Issue: Whether or not breach of promise to marry is an actionable wrong in this case.

 

Held: YES.

Ratio: The Court admitted that under Hermosisima vs. Court of Appeals, ordinarily, a mere breach of promise to marry is not an actionable wrong. However, it said that “the extent to which acts not contrary to law may be perpetrated with impunity, was not limitless” because of Article 21 of the NCC.

“any person who wilfully causes loss or injury to another in a manner that is contrary to morals, good customs or public policy shall compensate the latter for the damage.”

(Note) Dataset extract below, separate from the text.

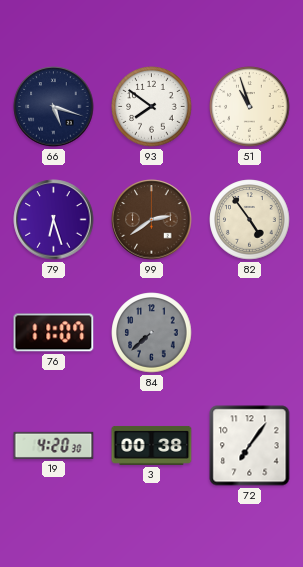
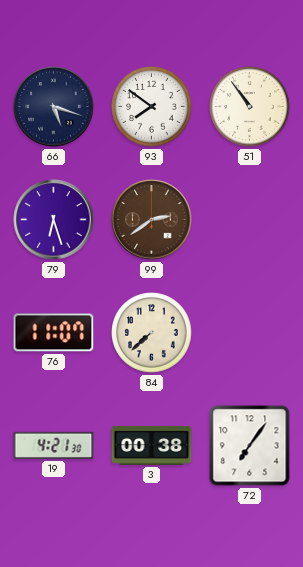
51: 10:57 -> 10:54
82: 4:54 -> none
84 dial: grey -> cream
19: 4:20 -> 4:21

The Court found that on August 23, 1954, Wassmer and Velez applied for a license to conrtract marriage, the wedding was set for September 4, 1954 and invitations were printed and distributed to relatives, friends and acquaintances.

In addition, the bride-to-be’s trousseau, party drsrses and other apparel for the important occasion were purchased. Dresses for the maid of honor and the flower girl were prepared. A matrimonial bed, with accessories, was bought. Bridal showers were given and gifts received. And then, with but two days before the wedding, defendant, who was then 28 years old,: simply left a note for plaintiff stating: “Will have to postpone wedding — My mother opposes it … ” He enplaned to his home city in Mindanao, and the next day, the day before the wedding, he wired plaintiff: “Nothing changed rest assured returning soon.” But he never returned and was never heard from again.

 

The Court ruled that this was not a case of mere breach to marry.

As stated, mere breach of promise to marry is not an actionable wrong. But to formally set a wedding and go through all the above-described preparation and publicity, only to walk out of it when the matrimony is about to be solemnized, is quite different. This is palpably and unjustifiably contrary to good customs for which defendant must be held answerable in damages in accordance with Article 21 aforesaid.

Hence, although Velez did not violate any law in abandoning his fiancée, he was ordered to pay damages because he exhibited behavior that was contrary to morals, good customs or public policy. It may also argued that the Court awarded damages because of the public humiliation suffered by Wassmer and her family.